Doch unsere demokratische Kultur funktioniert genau so! Ehemalige Aktivisten der 68er Generation, die stets mit einem Bein im Gefängnis standen, wurden Minister, Vizekanzler oder Europa-Parlamentarier – oder in der Mehrheit engagierte Staatsbürger in Lehrberufen oder anderswo. Ohne den vehementen Widerstand von einer breiten Protestbewegung gegen die Atomenergie gäbe es die Grünen womöglich heute noch nicht. Die Grünen waren einst nichts anderes als eine politische Heimat für Aktivist*innen außerhalb des politischen Establishments. Die Grünen haben in den vergangenen 40 Jahren die Bundesrepublik Deutschland sehr stark zum Positiven hin verändert. Auch oder gerade in der Zeit, als sie noch kaum am Mitregieren waren.
Es waren aber nicht nur die zivilen Ungehorsamen, die sich dem System anpassten, auch das System veränderte sich durch nachhaltige Kritik und Engagement außerhalb der Parteienlandschaft. FFF, Klimacamp und Co. machen genau das. Sie haben die Verve und die Ausdauer sich mit dem politischen Establishment anzulegen. Nicht auf oberflächliche Weise, sondern mit durchschlagenden Argumenten zu einem multithematischen Sachverhalt.
Die Aktivist*innen des Klimacamps klären auf, zitieren Ziele der internationalen Klimaschutzabkommen und berufen sich auf ein von der Stadt beauftragtes Gutachten zum Kommunalen Klimaschutz. Aufgrund der städtischen Versäumnisse in der Vergangenheit unternimmt die Schwarz-Grüne Koalition immer noch zu wenig in Sachen Klimaschutz, wozu auch ein günstiger und schneller ÖPNV gehört. Dass das der Stadt Augsburg zugewiesene CO2-Restbudget viel zu schnell verbraucht wird, ist ein gesicherter Tatbestand. Was das genau bedeutet und warum das so ist, lässt sich im Augsburger Klimacamp erfahren.
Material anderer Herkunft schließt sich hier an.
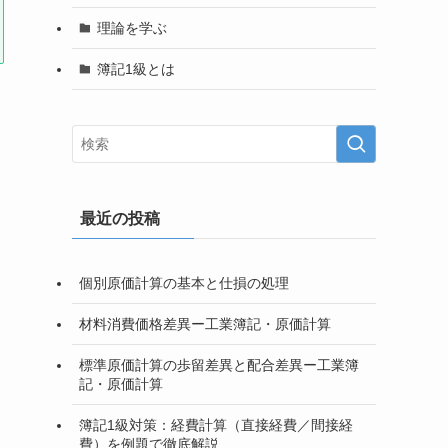
理論を学ぶ
簿記1級とは
最近の投稿
個別原価計算の基本と仕損の処理
材料消費価格差異ー工業簿記・原価計算
標準原価計算の歩留差異と配合差異ー工業簿
記・原価計算
簿記1級対策：経費計算（直接経費／間接経
費）を例題で徹底解説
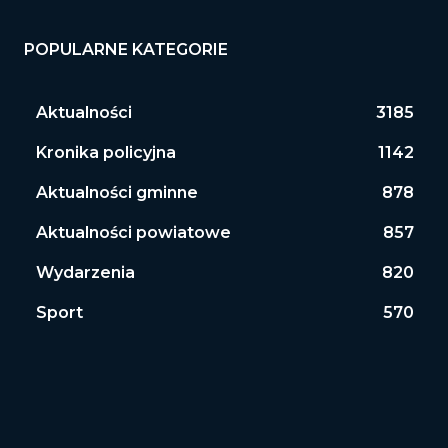
POPULARNE KATEGORIE
Aktualności
3185
Kronika policyjna
1142
Aktualności gminne
878
Aktualności powiatowe
857
Wydarzenia
820
Sport
570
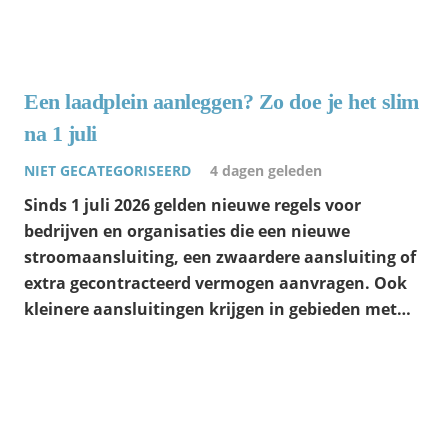
Een laadplein aanleggen? Zo doe je het slim
na 1 juli
NIET GECATEGORISEERD
4 dagen geleden
Sinds 1 juli 2026 gelden nieuwe regels voor
bedrijven en organisaties die een nieuwe
stroomaansluiting, een zwaardere aansluiting of
extra gecontracteerd vermogen aanvragen. Ook
kleinere aansluitingen krijgen in gebieden met…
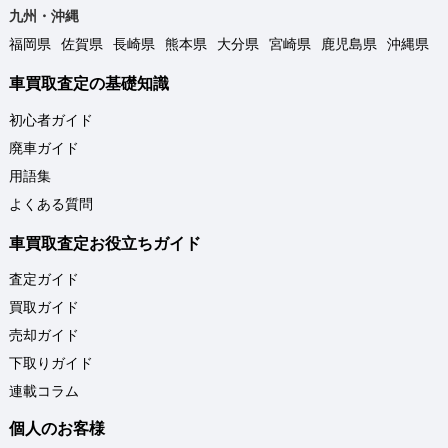
九州・沖縄
福岡県
佐賀県
長崎県
熊本県
大分県
宮崎県
鹿児島県
沖縄県
車買取査定の基礎知識
初心者ガイド
廃車ガイド
用語集
よくある質問
車買取査定お役立ちガイド
査定ガイド
買取ガイド
売却ガイド
下取りガイド
連載コラム
個人のお客様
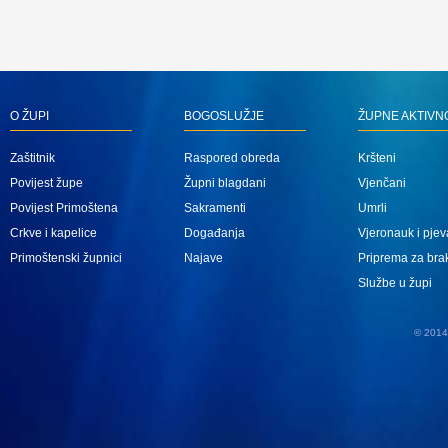
O ŽUPI
BOGOSLUŽJE
ŽUPNE AKTIVN
Zaštitnik
Raspored obreda
Kršteni
Povijest župe
Župni blagdani
Vjenčani
Povijest Primoštena
Sakramenti
Umrli
Crkve i kapelice
Događanja
Vjeronauk i pjev
Primoštenski župnici
Najave
Priprema za bra
Službe u župi
© 2014 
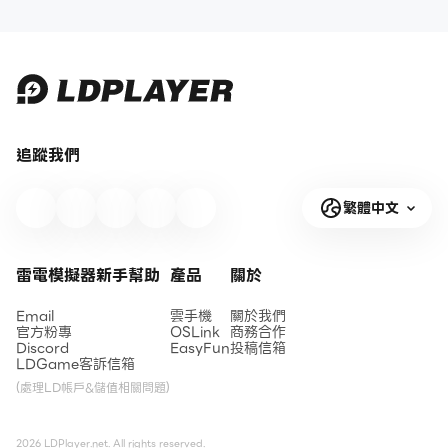
追蹤我們
繁體中文
雷電模擬器新手幫助
產品
關於
Email
雲手機
關於我們
官方粉專
OSLink
商務合作
Discord
EasyFun
投稿信箱
LDGame客訴信箱
(處理LD帳戶&儲值相關問題)
2026 LDPlayer.net. All rights reserved.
Die Corona-Pandemie und Russlands Krieg gegen die Ukraine sind die aktuell vorherrschenden Themen. In der aktuell schweren Krisenzeit wirken Klimaschützer wie pedantische Erbsenzähler in Bezug auf eine Zukunft, die nicht bedrohlicher wirkt als die Gefahren der Gegenwart. Doch das ändert nichts daran, dass der Klimaschutz weiterhin zur wichtigsten Aufgabe der Politik gehört. Der Angriff der Gegenwart auf die übrige Zeit ist bedrohlich, könnte aber noch verhindert werden. Augsburgs Klimaaktivisten sorgen sich nicht um Wählerstimmen und Machtverlust, sondern um unsere Zukunft. Sie dergestalt abzubürsten wie Eva Weber das tat, stärkt sie und belastet das Koalitionsverhältnis. Mon dieu Eva, möchte man ihr zurufen: si tacuisses, philosophus mansisses.